Ранний расцвет инфантильной сексуальной жизни был обречен на гибель из-за несовместимости желаний ребенка с реальностью и недостаточности степени его развития. Он погиб по крайне неприятным причинам, сопровождаемый глубоко мучительными переживаниями. Потеря любви и неудача длительно нарушили чувство собственного достоинства, нанеся нарциссический шрам, который, согласно моему собственному опыту, а также высказываниям Марциновского[8], сильнейшим образом способствовал развитию чувства неполноценности, которое часто наблюдается у невротиков. Сексуальная пытливость ребенка, которому его физическое развитие ставит пределы, не приходила к удовлетворяющему завершению; отсюда дальнейшая жалоба: «Я ничего не умею довести до конца, мне ничего не удается». Нежная связь, обычно с родителем другого пола, иссякла от разочарования, от напрасного ожидания удовлетворения или от ревности при рождении нового ребенка, которое ясно указывало на измену любимого или любимой; собственная, с трагической серьезностью предпринятая попытка самому произвести такого ребенка не удалась постыдным образом; убыль нежности, раньше проявлявшейся по отношению к малышу, повышенные требования в воспитании, серьезные слова, а иной раз и наказание, вскрыли наконец полностью то пренебрежение, которому он подвергается. Существует несколько определенных типичных явлений, на которые мы регулярно наталкиваемся, – таких, какими бывает положен конец характерной любви этого детского возраста.

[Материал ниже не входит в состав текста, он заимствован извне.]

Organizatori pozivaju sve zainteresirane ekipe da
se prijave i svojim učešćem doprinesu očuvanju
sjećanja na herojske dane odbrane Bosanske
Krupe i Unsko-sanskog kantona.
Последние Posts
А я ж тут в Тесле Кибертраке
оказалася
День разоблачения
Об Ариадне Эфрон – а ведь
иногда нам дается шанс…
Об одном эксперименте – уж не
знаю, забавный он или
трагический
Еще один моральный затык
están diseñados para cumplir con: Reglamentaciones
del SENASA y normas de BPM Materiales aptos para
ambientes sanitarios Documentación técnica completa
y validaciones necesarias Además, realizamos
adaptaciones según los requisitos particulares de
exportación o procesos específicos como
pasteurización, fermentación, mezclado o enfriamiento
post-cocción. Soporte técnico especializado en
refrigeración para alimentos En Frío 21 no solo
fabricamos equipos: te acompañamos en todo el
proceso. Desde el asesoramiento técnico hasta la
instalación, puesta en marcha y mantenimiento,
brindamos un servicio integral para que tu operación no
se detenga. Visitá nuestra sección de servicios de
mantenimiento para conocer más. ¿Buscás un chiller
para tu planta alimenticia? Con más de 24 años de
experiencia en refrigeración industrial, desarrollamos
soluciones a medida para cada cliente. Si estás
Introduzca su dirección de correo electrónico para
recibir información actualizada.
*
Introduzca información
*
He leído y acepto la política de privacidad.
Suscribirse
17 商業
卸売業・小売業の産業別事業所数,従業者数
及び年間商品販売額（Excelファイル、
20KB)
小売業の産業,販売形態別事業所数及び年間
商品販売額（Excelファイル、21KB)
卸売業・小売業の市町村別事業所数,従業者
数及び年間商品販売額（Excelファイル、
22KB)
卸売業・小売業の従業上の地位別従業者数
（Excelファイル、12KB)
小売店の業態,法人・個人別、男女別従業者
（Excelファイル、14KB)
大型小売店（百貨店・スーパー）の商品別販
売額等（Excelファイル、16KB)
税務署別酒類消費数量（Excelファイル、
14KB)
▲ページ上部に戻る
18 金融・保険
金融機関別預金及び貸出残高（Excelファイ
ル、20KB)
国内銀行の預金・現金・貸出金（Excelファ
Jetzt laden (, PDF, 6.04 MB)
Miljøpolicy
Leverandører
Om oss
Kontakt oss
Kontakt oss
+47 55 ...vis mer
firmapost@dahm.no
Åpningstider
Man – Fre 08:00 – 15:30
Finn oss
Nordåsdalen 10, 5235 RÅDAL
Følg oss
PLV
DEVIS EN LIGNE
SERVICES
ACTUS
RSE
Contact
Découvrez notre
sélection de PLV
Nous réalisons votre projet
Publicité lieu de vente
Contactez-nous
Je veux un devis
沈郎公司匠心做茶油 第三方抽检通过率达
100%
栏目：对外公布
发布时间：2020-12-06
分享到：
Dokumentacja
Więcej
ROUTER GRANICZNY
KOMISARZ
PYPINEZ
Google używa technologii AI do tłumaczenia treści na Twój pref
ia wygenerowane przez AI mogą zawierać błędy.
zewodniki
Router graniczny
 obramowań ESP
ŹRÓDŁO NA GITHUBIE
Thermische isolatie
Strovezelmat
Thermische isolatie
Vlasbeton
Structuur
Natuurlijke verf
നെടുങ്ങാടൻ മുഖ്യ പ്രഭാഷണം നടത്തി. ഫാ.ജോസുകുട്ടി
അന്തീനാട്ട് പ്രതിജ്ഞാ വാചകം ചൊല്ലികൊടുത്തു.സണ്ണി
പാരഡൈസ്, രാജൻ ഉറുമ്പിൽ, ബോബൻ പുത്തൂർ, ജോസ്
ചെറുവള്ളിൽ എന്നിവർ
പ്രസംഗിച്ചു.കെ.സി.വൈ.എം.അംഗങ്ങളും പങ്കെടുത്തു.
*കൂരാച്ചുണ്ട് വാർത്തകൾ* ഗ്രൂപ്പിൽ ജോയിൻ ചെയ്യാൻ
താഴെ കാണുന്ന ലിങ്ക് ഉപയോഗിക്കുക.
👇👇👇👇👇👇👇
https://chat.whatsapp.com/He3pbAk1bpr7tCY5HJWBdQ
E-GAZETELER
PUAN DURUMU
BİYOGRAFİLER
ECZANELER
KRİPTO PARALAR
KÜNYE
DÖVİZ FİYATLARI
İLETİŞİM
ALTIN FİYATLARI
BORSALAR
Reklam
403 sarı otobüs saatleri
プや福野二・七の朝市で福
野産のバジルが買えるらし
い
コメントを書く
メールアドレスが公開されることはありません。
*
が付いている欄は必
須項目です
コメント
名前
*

Невротики в перенесении повторяют и с большим искусством заново воскрешают все эти тягостные ситуации и мучительные переживания. Они стремятся оборвать еще не законченное лечение: они чувствуют, что ими опять пренебрегают; они вызывают врача на жесткие слова и холодное с ними обращение; они находят подходящий объект для своей ревности; страстно желанное ими в младенчестве дитя они заменяют намерением или обещанием большого «подарка», который в большинстве случаев бывает так же нереален, как и то дитя. Все это в прошлом не могло вызывать удовольствия; казалось, оно вызвало бы теперь меньше неудовольствия, если появилось бы в виде воспоминания или сновидения, а не приняло бы форму нового переживания. Суть здесь, конечно, в действии первичных позывов, которые должны были привести к удовлетворению. Однако имевшийся уже опыт, что эта деятельность и тогда вызывала только неудовольствие, ни к чему не привел. Он, вопреки этому, повторяется; какая-то вынужденность толкает на это.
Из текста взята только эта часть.